**What you will do**. Without including any picture, return the complete set of records exactly.

Structured page parsing data:
..........

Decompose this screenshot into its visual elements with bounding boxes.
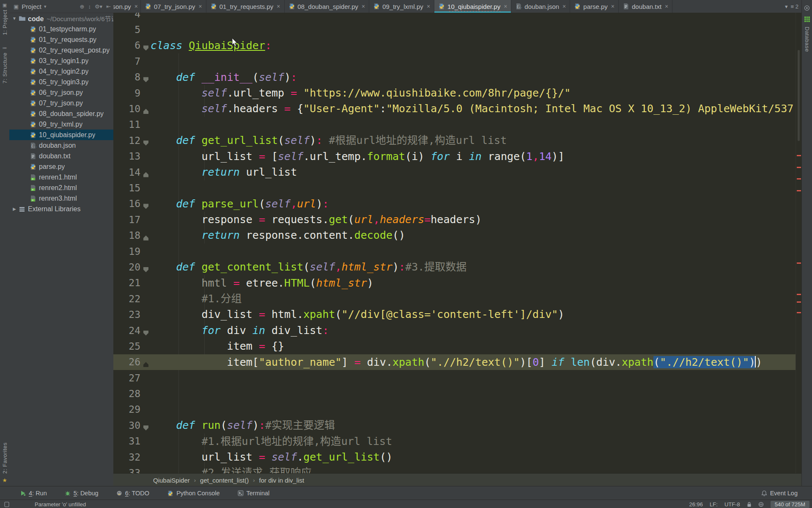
code-line-11[interactable]: 11 xyxy=(113,117,796,133)
tree-item-04_try_login2.py[interactable]: 04_try_login2.py xyxy=(9,66,113,77)
fold-marker-icon[interactable] xyxy=(143,45,148,50)
error-stripe[interactable] xyxy=(796,13,802,473)
inspector-icon[interactable] xyxy=(4,502,9,507)
code-line-27[interactable]: 27 xyxy=(113,370,796,386)
fold-marker-icon[interactable] xyxy=(143,109,148,114)
tree-root-code[interactable]: ▼code~/Documents/work/6节课 xyxy=(9,13,113,24)
code-line-18[interactable]: 18 return response.content.decode() xyxy=(113,227,796,243)
code-line-16[interactable]: 16 def parse_url(self,url): xyxy=(113,196,796,212)
hide-panel-icon[interactable]: ⇤ xyxy=(106,3,111,10)
locate-icon[interactable]: ⊕ xyxy=(80,3,85,10)
tool-button-database[interactable]: Database xyxy=(804,27,810,52)
code-editor[interactable]: 456class QiubaiSpider:78 def __init__(se… xyxy=(113,13,802,473)
code-line-29[interactable]: 29 xyxy=(113,402,796,417)
error-mark[interactable] xyxy=(797,155,801,156)
line-ending[interactable]: LF: xyxy=(710,501,718,508)
breadcrumb-item[interactable]: for div in div_list xyxy=(259,477,304,484)
breadcrumb-item[interactable]: QiubaiSpider xyxy=(153,477,190,484)
fold-marker-icon[interactable] xyxy=(143,425,148,431)
error-mark[interactable] xyxy=(797,312,801,313)
tab-07_try_json.py[interactable]: 07_try_json.py× xyxy=(141,0,206,13)
code-line-13[interactable]: 13 url_list = [self.url_temp.format(i) f… xyxy=(113,149,796,164)
code-line-25[interactable]: 25 item = {} xyxy=(113,338,796,354)
lock-icon[interactable] xyxy=(747,502,752,507)
code-line-12[interactable]: 12 def get_url_list(self): #根据url地址的规律,构… xyxy=(113,133,796,148)
code-line-9[interactable]: 9 self.url_temp = "https://www.qiushibai… xyxy=(113,85,796,101)
error-mark[interactable] xyxy=(797,301,801,303)
code-line-26[interactable]: 26 item["author_name"] = div.xpath(".//h… xyxy=(113,354,796,370)
error-mark[interactable] xyxy=(797,190,801,191)
close-icon[interactable]: × xyxy=(504,3,507,10)
chevron-down-icon[interactable]: ▾ xyxy=(44,4,47,9)
code-line-20[interactable]: 20 def get_content_list(self,html_str):#… xyxy=(113,259,796,275)
event-log-button[interactable]: Event Log xyxy=(761,490,798,497)
tree-item-10_qiubaispider.py[interactable]: 10_qiubaispider.py xyxy=(9,130,113,140)
toolbar-button-todo[interactable]: 6: TODO xyxy=(116,490,150,497)
close-icon[interactable]: × xyxy=(362,3,365,10)
error-mark[interactable] xyxy=(797,178,801,179)
hector-icon[interactable] xyxy=(758,502,764,507)
code-line-31[interactable]: 31 #1.根据url地址的规律,构造url list xyxy=(113,433,796,449)
code-line-15[interactable]: 15 xyxy=(113,180,796,196)
tree-item-douban.json[interactable]: {..}douban.json xyxy=(9,140,113,151)
tab-douban.txt[interactable]: douban.txt× xyxy=(619,0,672,13)
expand-arrow-icon[interactable]: ▼ xyxy=(12,16,17,21)
close-icon[interactable]: × xyxy=(134,3,138,10)
tree-item-parse.py[interactable]: parse.py xyxy=(9,161,113,172)
tree-item-renren2.html[interactable]: Hrenren2.html xyxy=(9,182,113,193)
favorites-star-icon[interactable]: ★ xyxy=(2,477,7,483)
tab-09_try_lxml.py[interactable]: 09_try_lxml.py× xyxy=(369,0,434,13)
fold-marker-icon[interactable] xyxy=(143,141,148,146)
chevron-down-icon[interactable]: ▾ xyxy=(785,3,788,10)
code-line-17[interactable]: 17 response = requests.get(url,headers=h… xyxy=(113,212,796,227)
close-icon[interactable]: × xyxy=(199,3,202,10)
tab-douban.json[interactable]: {..}douban.json× xyxy=(511,0,570,13)
table-icon[interactable] xyxy=(804,16,810,22)
tool-button-project[interactable]: 1: Project xyxy=(2,10,8,35)
code-line-6[interactable]: 6class QiubaiSpider: xyxy=(113,38,796,53)
tree-item-05_try_login3.py[interactable]: 05_try_login3.py xyxy=(9,77,113,87)
code-line-33[interactable]: 33 #2.发送请求,获取响应 xyxy=(113,465,796,473)
tree-item-03_try_login1.py[interactable]: 03_try_login1.py xyxy=(9,55,113,66)
fold-marker-icon[interactable] xyxy=(143,172,148,177)
tree-item-01_try_requests.py[interactable]: 01_try_requests.py xyxy=(9,34,113,45)
scrollbar-thumb[interactable] xyxy=(798,50,800,141)
code-line-14[interactable]: 14 return url_list xyxy=(113,164,796,180)
project-panel-title[interactable]: Project xyxy=(22,3,41,10)
tool-button-structure[interactable]: 7: Structure xyxy=(2,52,8,83)
memory-indicator[interactable]: 540 of 725M xyxy=(771,501,809,508)
close-icon[interactable]: × xyxy=(562,3,566,10)
tree-item-07_try_json.py[interactable]: 07_try_json.py xyxy=(9,98,113,108)
error-mark[interactable] xyxy=(797,167,801,168)
code-line-7[interactable]: 7 xyxy=(113,53,796,69)
settings-icon[interactable]: ⚙▾ xyxy=(95,3,102,10)
hidden-tabs-icon[interactable]: ≡ 2 xyxy=(791,3,798,10)
tree-item-renren1.html[interactable]: Hrenren1.html xyxy=(9,172,113,182)
close-icon[interactable]: × xyxy=(277,3,280,10)
tree-item-01_testpycharm.py[interactable]: 01_testpycharm.py xyxy=(9,24,113,34)
code-line-28[interactable]: 28 xyxy=(113,386,796,401)
error-mark[interactable] xyxy=(797,294,801,295)
code-line-22[interactable]: 22 #1.分组 xyxy=(113,291,796,306)
file-encoding[interactable]: UTF-8 xyxy=(724,501,740,508)
tab-parse.py[interactable]: parse.py× xyxy=(570,0,619,13)
code-line-8[interactable]: 8 def __init__(self): xyxy=(113,69,796,85)
eye-icon[interactable] xyxy=(804,5,810,11)
code-line-21[interactable]: 21 hmtl = etree.HTML(html_str) xyxy=(113,275,796,291)
toolbar-button-terminal[interactable]: Terminal xyxy=(238,490,270,497)
tab-08_douban_spider.py[interactable]: 08_douban_spider.py× xyxy=(285,0,370,13)
tab-son.py[interactable]: son.py× xyxy=(113,0,141,13)
tree-item-06_try_json.py[interactable]: 06_try_json.py xyxy=(9,87,113,98)
toolbar-button-run[interactable]: 4: Run xyxy=(20,490,47,497)
fold-marker-icon[interactable] xyxy=(143,267,148,272)
caret-position[interactable]: 26:96 xyxy=(689,501,703,508)
tool-button-favorites[interactable]: 2: Favorites xyxy=(2,442,8,474)
tree-item-douban.txt[interactable]: douban.txt xyxy=(9,151,113,161)
fold-marker-icon[interactable] xyxy=(143,331,148,336)
toolbar-button-python-console[interactable]: Python Console xyxy=(167,490,219,497)
tree-item-02_try_request_post.py[interactable]: 02_try_request_post.py xyxy=(9,45,113,55)
code-line-19[interactable]: 19 xyxy=(113,243,796,259)
tab-10_qiubaispider.py[interactable]: 10_qiubaispider.py× xyxy=(434,0,511,13)
fold-marker-icon[interactable] xyxy=(143,235,148,240)
tab-01_try_requests.py[interactable]: 01_try_requests.py× xyxy=(206,0,285,13)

..........

**Your solution**.
Decompose this screenshot into its visual elements with bounding boxes.
code-line-11[interactable]: 11 xyxy=(113,117,796,133)
tree-item-04_try_login2.py[interactable]: 04_try_login2.py xyxy=(9,66,113,77)
fold-marker-icon[interactable] xyxy=(143,45,148,50)
error-stripe[interactable] xyxy=(796,13,802,473)
inspector-icon[interactable] xyxy=(4,502,9,507)
code-line-27[interactable]: 27 xyxy=(113,370,796,386)
fold-marker-icon[interactable] xyxy=(143,109,148,114)
tree-root-code[interactable]: ▼code~/Documents/work/6节课 xyxy=(9,13,113,24)
code-line-18[interactable]: 18 return response.content.decode() xyxy=(113,227,796,243)
code-line-16[interactable]: 16 def parse_url(self,url): xyxy=(113,196,796,212)
hide-panel-icon[interactable]: ⇤ xyxy=(106,3,111,10)
locate-icon[interactable]: ⊕ xyxy=(80,3,85,10)
tool-button-database[interactable]: Database xyxy=(804,27,810,52)
code-editor[interactable]: 456class QiubaiSpider:78 def __init__(se… xyxy=(113,13,802,473)
code-line-29[interactable]: 29 xyxy=(113,402,796,417)
error-mark[interactable] xyxy=(797,155,801,156)
line-ending[interactable]: LF: xyxy=(710,501,718,508)
breadcrumb-item[interactable]: for div in div_list xyxy=(259,477,304,484)
breadcrumb-item[interactable]: QiubaiSpider xyxy=(153,477,190,484)
fold-marker-icon[interactable] xyxy=(143,425,148,431)
error-mark[interactable] xyxy=(797,312,801,313)
tab-07_try_json.py[interactable]: 07_try_json.py× xyxy=(141,0,206,13)
code-line-13[interactable]: 13 url_list = [self.url_temp.format(i) f… xyxy=(113,149,796,164)
code-line-25[interactable]: 25 item = {} xyxy=(113,338,796,354)
lock-icon[interactable] xyxy=(747,502,752,507)
code-line-12[interactable]: 12 def get_url_list(self): #根据url地址的规律,构… xyxy=(113,133,796,148)
code-line-9[interactable]: 9 self.url_temp = "https://www.qiushibai… xyxy=(113,85,796,101)
error-mark[interactable] xyxy=(797,301,801,303)
code-line-26[interactable]: 26 item["author_name"] = div.xpath(".//h… xyxy=(113,354,796,370)
error-mark[interactable] xyxy=(797,190,801,191)
close-icon[interactable]: × xyxy=(504,3,507,10)
chevron-down-icon[interactable]: ▾ xyxy=(44,4,47,9)
code-line-20[interactable]: 20 def get_content_list(self,html_str):#… xyxy=(113,259,796,275)
event-log-button[interactable]: Event Log xyxy=(761,490,798,497)
tree-item-10_qiubaispider.py[interactable]: 10_qiubaispider.py xyxy=(9,130,113,140)
toolbar-button-todo[interactable]: 6: TODO xyxy=(116,490,150,497)
close-icon[interactable]: × xyxy=(362,3,365,10)
error-mark[interactable] xyxy=(797,178,801,179)
hector-icon[interactable] xyxy=(758,502,764,507)
code-line-31[interactable]: 31 #1.根据url地址的规律,构造url list xyxy=(113,433,796,449)
code-line-15[interactable]: 15 xyxy=(113,180,796,196)
tree-item-douban.json[interactable]: {..}douban.json xyxy=(9,140,113,151)
tab-douban.txt[interactable]: douban.txt× xyxy=(619,0,672,13)
expand-arrow-icon[interactable]: ▼ xyxy=(12,16,17,21)
close-icon[interactable]: × xyxy=(134,3,138,10)
tree-item-parse.py[interactable]: parse.py xyxy=(9,161,113,172)
tree-item-renren2.html[interactable]: Hrenren2.html xyxy=(9,182,113,193)
favorites-star-icon[interactable]: ★ xyxy=(2,477,7,483)
tab-09_try_lxml.py[interactable]: 09_try_lxml.py× xyxy=(369,0,434,13)
fold-marker-icon[interactable] xyxy=(143,141,148,146)
chevron-down-icon[interactable]: ▾ xyxy=(785,3,788,10)
code-line-17[interactable]: 17 response = requests.get(url,headers=h… xyxy=(113,212,796,227)
close-icon[interactable]: × xyxy=(199,3,202,10)
tab-douban.json[interactable]: {..}douban.json× xyxy=(511,0,570,13)
table-icon[interactable] xyxy=(804,16,810,22)
tool-button-project[interactable]: 1: Project xyxy=(2,10,8,35)
code-line-6[interactable]: 6class QiubaiSpider: xyxy=(113,38,796,53)
tree-item-05_try_login3.py[interactable]: 05_try_login3.py xyxy=(9,77,113,87)
code-line-33[interactable]: 33 #2.发送请求,获取响应 xyxy=(113,465,796,473)
tree-item-03_try_login1.py[interactable]: 03_try_login1.py xyxy=(9,55,113,66)
fold-marker-icon[interactable] xyxy=(143,172,148,177)
tree-item-01_try_requests.py[interactable]: 01_try_requests.py xyxy=(9,34,113,45)
scrollbar-thumb[interactable] xyxy=(798,50,800,141)
code-line-14[interactable]: 14 return url_list xyxy=(113,164,796,180)
project-panel-title[interactable]: Project xyxy=(22,3,41,10)
tool-button-structure[interactable]: 7: Structure xyxy=(2,52,8,83)
memory-indicator[interactable]: 540 of 725M xyxy=(771,501,809,508)
close-icon[interactable]: × xyxy=(562,3,566,10)
tree-item-07_try_json.py[interactable]: 07_try_json.py xyxy=(9,98,113,108)
error-mark[interactable] xyxy=(797,167,801,168)
code-line-7[interactable]: 7 xyxy=(113,53,796,69)
settings-icon[interactable]: ⚙▾ xyxy=(95,3,102,10)
hidden-tabs-icon[interactable]: ≡ 2 xyxy=(791,3,798,10)
tree-item-renren1.html[interactable]: Hrenren1.html xyxy=(9,172,113,182)
close-icon[interactable]: × xyxy=(277,3,280,10)
tree-item-01_testpycharm.py[interactable]: 01_testpycharm.py xyxy=(9,24,113,34)
code-line-28[interactable]: 28 xyxy=(113,386,796,401)
error-mark[interactable] xyxy=(797,294,801,295)
code-line-22[interactable]: 22 #1.分组 xyxy=(113,291,796,306)
file-encoding[interactable]: UTF-8 xyxy=(724,501,740,508)
tab-parse.py[interactable]: parse.py× xyxy=(570,0,619,13)
code-line-8[interactable]: 8 def __init__(self): xyxy=(113,69,796,85)
eye-icon[interactable] xyxy=(804,5,810,11)
code-line-21[interactable]: 21 hmtl = etree.HTML(html_str) xyxy=(113,275,796,291)
toolbar-button-terminal[interactable]: Terminal xyxy=(238,490,270,497)
tab-08_douban_spider.py[interactable]: 08_douban_spider.py× xyxy=(285,0,370,13)
tab-son.py[interactable]: son.py× xyxy=(113,0,141,13)
tree-item-06_try_json.py[interactable]: 06_try_json.py xyxy=(9,87,113,98)
toolbar-button-run[interactable]: 4: Run xyxy=(20,490,47,497)
fold-marker-icon[interactable] xyxy=(143,267,148,272)
caret-position[interactable]: 26:96 xyxy=(689,501,703,508)
tool-button-favorites[interactable]: 2: Favorites xyxy=(2,442,8,474)
tree-item-douban.txt[interactable]: douban.txt xyxy=(9,151,113,161)
fold-marker-icon[interactable] xyxy=(143,331,148,336)
toolbar-button-python-console[interactable]: Python Console xyxy=(167,490,219,497)
tree-item-02_try_request_post.py[interactable]: 02_try_request_post.py xyxy=(9,45,113,55)
code-line-19[interactable]: 19 xyxy=(113,243,796,259)
tab-10_qiubaispider.py[interactable]: 10_qiubaispider.py× xyxy=(434,0,511,13)
fold-marker-icon[interactable] xyxy=(143,235,148,240)
tab-01_try_requests.py[interactable]: 01_try_requests.py× xyxy=(206,0,285,13)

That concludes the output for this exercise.